Other times, research tools specializing in law will contain all the necessary information, without the need to examine scientific studies. Powerful platforms that focus on law include:

  • LexisNexis: A massive resource for lawyers and other professionals. Nexis contains content from 40,000 licensed and web sources, while LexisNexis SmartLinx has access to 81 billion public records. Then there is Nexis Hub, which aggregates research from a range of legal content, including cases, statutes, regulations, treatises, law reviews, and legal news, into a single platform.
  • Westlaw: Offers access to case law, statutes, regulations, legal encyclopedias, and law reviews. Westlaw Edge uses AI to provide direct feedback on cases, identify holes in your arguments, and offer solutions.
  • Bloomberg Law: Sends customized alerts on the latest cases, dockets, and news and offers resources across 16 areas of legal practice.
  • Fastcase: Provides access to case law, statutes, regulations, and legal journals with integrated tools to help users locate relevant cases as fast as possible.
  • Casetext and ROSS: Two online legal research sites that use artificial intelligence to identify topics, jurisdictions, legal issues, and specifics that pertain to users’ cases.

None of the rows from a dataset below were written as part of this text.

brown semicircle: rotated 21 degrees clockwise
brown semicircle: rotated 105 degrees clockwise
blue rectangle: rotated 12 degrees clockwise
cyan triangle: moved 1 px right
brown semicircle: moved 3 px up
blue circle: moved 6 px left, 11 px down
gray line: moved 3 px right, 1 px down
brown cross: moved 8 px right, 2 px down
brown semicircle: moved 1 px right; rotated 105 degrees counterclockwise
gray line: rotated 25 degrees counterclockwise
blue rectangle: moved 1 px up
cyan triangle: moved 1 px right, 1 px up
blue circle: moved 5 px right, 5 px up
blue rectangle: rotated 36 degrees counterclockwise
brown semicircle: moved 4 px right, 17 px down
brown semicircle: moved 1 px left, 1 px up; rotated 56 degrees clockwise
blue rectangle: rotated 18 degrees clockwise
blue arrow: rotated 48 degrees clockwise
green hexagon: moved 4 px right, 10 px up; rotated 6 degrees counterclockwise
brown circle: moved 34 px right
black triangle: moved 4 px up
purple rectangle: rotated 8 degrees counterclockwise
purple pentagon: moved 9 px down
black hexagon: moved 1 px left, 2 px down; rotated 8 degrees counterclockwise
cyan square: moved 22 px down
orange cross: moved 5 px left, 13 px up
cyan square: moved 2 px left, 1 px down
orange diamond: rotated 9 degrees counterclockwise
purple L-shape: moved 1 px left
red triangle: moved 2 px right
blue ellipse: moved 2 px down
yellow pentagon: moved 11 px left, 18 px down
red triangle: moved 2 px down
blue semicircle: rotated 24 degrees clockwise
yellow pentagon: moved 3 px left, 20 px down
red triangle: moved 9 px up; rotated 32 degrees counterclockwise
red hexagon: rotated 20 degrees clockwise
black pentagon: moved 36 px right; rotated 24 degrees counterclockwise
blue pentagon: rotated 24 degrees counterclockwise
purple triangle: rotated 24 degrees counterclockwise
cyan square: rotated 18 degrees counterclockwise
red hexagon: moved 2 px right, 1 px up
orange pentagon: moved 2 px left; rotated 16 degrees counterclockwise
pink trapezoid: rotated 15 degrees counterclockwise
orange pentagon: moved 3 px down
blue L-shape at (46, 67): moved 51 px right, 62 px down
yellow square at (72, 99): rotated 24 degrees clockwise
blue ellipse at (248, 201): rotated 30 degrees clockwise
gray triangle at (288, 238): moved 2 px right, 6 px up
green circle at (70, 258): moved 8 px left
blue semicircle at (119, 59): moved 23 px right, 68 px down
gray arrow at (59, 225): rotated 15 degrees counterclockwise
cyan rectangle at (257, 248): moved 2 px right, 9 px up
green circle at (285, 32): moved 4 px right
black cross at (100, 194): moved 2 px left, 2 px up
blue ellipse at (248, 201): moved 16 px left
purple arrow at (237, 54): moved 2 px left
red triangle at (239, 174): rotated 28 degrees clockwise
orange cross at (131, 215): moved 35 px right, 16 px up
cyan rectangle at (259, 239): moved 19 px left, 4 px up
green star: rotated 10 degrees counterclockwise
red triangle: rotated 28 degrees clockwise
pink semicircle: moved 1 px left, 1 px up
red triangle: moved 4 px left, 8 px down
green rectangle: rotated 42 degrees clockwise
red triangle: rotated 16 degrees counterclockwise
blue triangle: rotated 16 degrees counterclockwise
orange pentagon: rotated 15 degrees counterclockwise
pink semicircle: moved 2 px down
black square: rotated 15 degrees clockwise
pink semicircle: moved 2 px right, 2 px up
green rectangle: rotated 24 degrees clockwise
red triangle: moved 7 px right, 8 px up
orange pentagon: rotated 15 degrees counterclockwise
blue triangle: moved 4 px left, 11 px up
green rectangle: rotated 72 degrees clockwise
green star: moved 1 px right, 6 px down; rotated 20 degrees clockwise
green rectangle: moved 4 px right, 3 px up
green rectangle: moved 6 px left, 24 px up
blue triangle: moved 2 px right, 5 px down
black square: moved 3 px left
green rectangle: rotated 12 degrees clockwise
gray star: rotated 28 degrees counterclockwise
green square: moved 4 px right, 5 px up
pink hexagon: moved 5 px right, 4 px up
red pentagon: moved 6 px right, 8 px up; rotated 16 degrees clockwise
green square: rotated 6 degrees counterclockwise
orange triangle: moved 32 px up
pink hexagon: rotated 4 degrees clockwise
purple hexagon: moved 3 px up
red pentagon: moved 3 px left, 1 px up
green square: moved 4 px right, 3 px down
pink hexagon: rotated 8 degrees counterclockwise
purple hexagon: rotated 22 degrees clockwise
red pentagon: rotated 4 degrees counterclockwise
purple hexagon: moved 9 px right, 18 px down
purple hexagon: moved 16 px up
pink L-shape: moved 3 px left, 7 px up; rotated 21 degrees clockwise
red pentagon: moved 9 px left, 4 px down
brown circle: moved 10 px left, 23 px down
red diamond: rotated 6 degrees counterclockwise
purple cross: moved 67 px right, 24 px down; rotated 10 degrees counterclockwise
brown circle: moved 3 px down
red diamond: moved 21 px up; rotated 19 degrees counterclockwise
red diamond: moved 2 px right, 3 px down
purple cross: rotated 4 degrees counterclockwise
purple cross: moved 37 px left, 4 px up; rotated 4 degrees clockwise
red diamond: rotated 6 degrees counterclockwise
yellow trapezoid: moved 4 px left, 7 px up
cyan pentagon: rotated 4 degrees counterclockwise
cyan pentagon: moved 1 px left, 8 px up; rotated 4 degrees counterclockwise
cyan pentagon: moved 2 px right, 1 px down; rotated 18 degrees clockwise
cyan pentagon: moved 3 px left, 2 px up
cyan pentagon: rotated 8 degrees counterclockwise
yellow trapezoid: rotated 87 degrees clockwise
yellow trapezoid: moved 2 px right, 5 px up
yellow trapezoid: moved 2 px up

More general tools can be found for free. CourtListener is a free legal research tool for state and federal legal opinions. Justia has a valuable compendium of case law, U.S. code, and Supreme Court decisions.

For the flip side of this equation—scientists who need to develop a better understanding of laws and cases that pertain to their research—FindLaw is an excellent resource. It provides comprehensive breakdowns of hundreds of legal topics, ranging from intellectual property rights to consumer transaction law and a guide to litigation.

Scientific researchers should stay up-to-date with the law; lawyers should stay up-to-date with scientific research. When both sides act with this understanding, improvements to human wellbeing and society are bound to follow.